A little while ago (in May) @Besao released an encrypted messaging protocol called Cordn (#1496327).
My understanding is that it allows you to do multiparty end-to-end encrypted communication but requires a coordinator. At the time of Besao's post, it sounded like Cordn was running a coordinator -- although they had published their code so anyone conceivably could do it.

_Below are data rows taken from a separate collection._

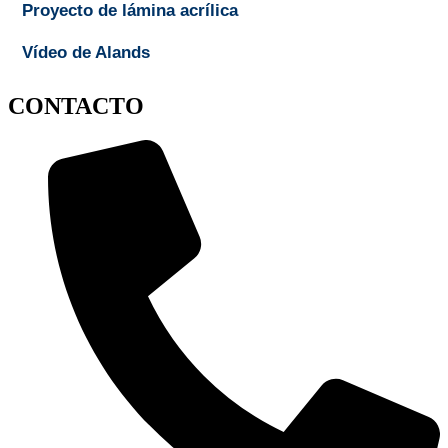
Proyecto de lámina acrílica
Vídeo de Alands
CONTACTO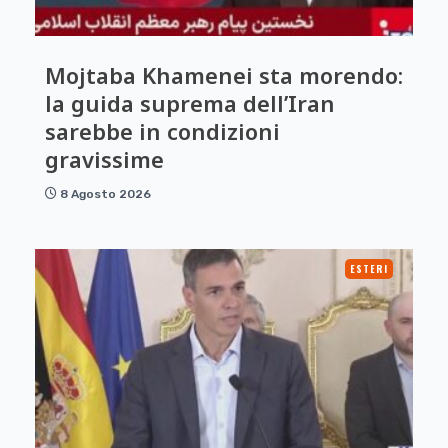
Mojtaba Khamenei sta morendo:
la guida suprema dell’Iran
sarebbe in condizioni
gravissime
8 Agosto 2026
ESTERI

And that seems to be what happened...but not as was expected:
Today, I saw Gzuuus post about an ephemeral coordinator on nostr:
Here is Cordn Ad-Hoc:
It looks like a temporary coordinator that vanished as soon as your browser tab is closed. It was created by a sandwich and looks pretty cool (to my totally naive eyes -- I do not know a thing about cryptography).
Cordn Ad-Hoc is a
Web-based MLS coordinator for ad-hoc Cordn groups. The app runs a ContextVM/Nostr coordinator in a browser tab, publishes its coordinator pubkey, and lets Cordn clients use that browser tab as the group coordination server.
Here's how sandwich describes what it does:
- Runs the Cordn coordinator protocol from a browser.
- Receives ContextVM MCP requests over Nostr relays.
- Stores MLS key packages, welcomes, join requests, and group messages locally.
- Supports streaming group-message subscriptions.
- Persists relay/runtime configuration in browser storage.
- Optionally encrypts and persists the coordinator identity behind a passphrase.
- Prevents multiple coordinators with the same pubkey from running at once.
- Exposes an operator debug log for raw Nostr events, decoded requests, responses, relay publish state, and instance heartbeats.